- Problem
Please reproduce the entries below exactly, starting at the first line and ending with the line that holds "高額賞金コンテストラン".

[Dataset entries]
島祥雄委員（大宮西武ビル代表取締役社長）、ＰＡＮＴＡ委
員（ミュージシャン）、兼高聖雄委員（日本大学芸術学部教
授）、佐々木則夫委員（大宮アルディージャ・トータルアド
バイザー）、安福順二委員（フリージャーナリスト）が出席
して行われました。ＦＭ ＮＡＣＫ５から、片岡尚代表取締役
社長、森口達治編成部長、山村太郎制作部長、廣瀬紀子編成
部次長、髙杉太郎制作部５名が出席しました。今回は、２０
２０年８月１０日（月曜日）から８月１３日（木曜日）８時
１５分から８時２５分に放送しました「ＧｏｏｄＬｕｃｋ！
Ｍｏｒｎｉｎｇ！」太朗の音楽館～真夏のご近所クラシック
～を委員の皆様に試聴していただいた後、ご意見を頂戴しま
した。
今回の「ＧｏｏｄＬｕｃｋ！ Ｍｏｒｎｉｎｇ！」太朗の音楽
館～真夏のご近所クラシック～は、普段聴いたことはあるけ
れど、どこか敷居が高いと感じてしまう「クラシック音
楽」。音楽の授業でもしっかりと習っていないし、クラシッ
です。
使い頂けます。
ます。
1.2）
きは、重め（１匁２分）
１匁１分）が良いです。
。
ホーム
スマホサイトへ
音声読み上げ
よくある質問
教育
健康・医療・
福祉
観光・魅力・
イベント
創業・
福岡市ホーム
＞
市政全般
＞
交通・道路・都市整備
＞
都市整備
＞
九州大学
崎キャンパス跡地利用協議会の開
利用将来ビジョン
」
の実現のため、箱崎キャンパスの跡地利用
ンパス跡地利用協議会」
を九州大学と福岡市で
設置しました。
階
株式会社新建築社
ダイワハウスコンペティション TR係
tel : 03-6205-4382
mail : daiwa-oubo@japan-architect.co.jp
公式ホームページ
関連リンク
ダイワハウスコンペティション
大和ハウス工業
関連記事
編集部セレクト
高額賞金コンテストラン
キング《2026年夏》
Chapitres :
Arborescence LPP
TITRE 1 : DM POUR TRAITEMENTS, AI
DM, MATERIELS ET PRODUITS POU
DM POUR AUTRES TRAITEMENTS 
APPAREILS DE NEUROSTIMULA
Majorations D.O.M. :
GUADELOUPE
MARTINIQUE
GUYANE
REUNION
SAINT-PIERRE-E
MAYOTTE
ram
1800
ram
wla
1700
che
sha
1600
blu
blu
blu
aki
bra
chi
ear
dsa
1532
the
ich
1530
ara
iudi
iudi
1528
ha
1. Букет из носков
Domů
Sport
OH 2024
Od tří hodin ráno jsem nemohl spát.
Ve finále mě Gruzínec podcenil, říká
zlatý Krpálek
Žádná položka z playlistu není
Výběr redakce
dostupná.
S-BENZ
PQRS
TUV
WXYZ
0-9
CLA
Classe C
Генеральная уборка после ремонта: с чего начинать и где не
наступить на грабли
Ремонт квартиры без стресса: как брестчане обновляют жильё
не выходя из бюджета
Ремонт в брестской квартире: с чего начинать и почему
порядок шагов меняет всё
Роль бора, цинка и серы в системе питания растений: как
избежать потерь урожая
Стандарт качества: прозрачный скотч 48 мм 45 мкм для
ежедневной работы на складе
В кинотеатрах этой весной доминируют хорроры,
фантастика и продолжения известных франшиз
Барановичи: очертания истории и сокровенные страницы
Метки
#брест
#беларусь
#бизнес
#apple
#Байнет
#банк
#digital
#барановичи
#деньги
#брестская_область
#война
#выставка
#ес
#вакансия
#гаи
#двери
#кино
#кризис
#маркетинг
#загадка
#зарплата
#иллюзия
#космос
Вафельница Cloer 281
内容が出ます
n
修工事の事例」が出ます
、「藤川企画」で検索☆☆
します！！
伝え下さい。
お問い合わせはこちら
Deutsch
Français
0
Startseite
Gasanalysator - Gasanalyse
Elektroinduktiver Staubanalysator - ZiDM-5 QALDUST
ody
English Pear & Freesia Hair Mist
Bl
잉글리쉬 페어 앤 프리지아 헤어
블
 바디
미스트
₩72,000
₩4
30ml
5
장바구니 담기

- Result for this exercise
島祥雄委員（大宮西武ビル代表取締役社長）、ＰＡＮＴＡ委
員（ミュージシャン）、兼高聖雄委員（日本大学芸術学部教
授）、佐々木則夫委員（大宮アルディージャ・トータルアド
バイザー）、安福順二委員（フリージャーナリスト）が出席
して行われました。ＦＭ ＮＡＣＫ５から、片岡尚代表取締役
社長、森口達治編成部長、山村太郎制作部長、廣瀬紀子編成
部次長、髙杉太郎制作部５名が出席しました。今回は、２０
２０年８月１０日（月曜日）から８月１３日（木曜日）８時
１５分から８時２５分に放送しました「ＧｏｏｄＬｕｃｋ！
Ｍｏｒｎｉｎｇ！」太朗の音楽館～真夏のご近所クラシック
～を委員の皆様に試聴していただいた後、ご意見を頂戴しま
した。
今回の「ＧｏｏｄＬｕｃｋ！ Ｍｏｒｎｉｎｇ！」太朗の音楽
館～真夏のご近所クラシック～は、普段聴いたことはあるけ
れど、どこか敷居が高いと感じてしまう「クラシック音
楽」。音楽の授業でもしっかりと習っていないし、クラシッ
です。
使い頂けます。
ます。
1.2）
きは、重め（１匁２分）
１匁１分）が良いです。
。
ホーム
スマホサイトへ
音声読み上げ
よくある質問
教育
健康・医療・
福祉
観光・魅力・
イベント
創業・
福岡市ホーム
＞
市政全般
＞
交通・道路・都市整備
＞
都市整備
＞
九州大学
崎キャンパス跡地利用協議会の開
利用将来ビジョン
」
の実現のため、箱崎キャンパスの跡地利用
ンパス跡地利用協議会」
を九州大学と福岡市で
設置しました。
階
株式会社新建築社
ダイワハウスコンペティション TR係
tel : 03-6205-4382
mail : daiwa-oubo@japan-architect.co.jp
公式ホームページ
関連リンク
ダイワハウスコンペティション
大和ハウス工業
関連記事
編集部セレクト
高額賞金コンテストラン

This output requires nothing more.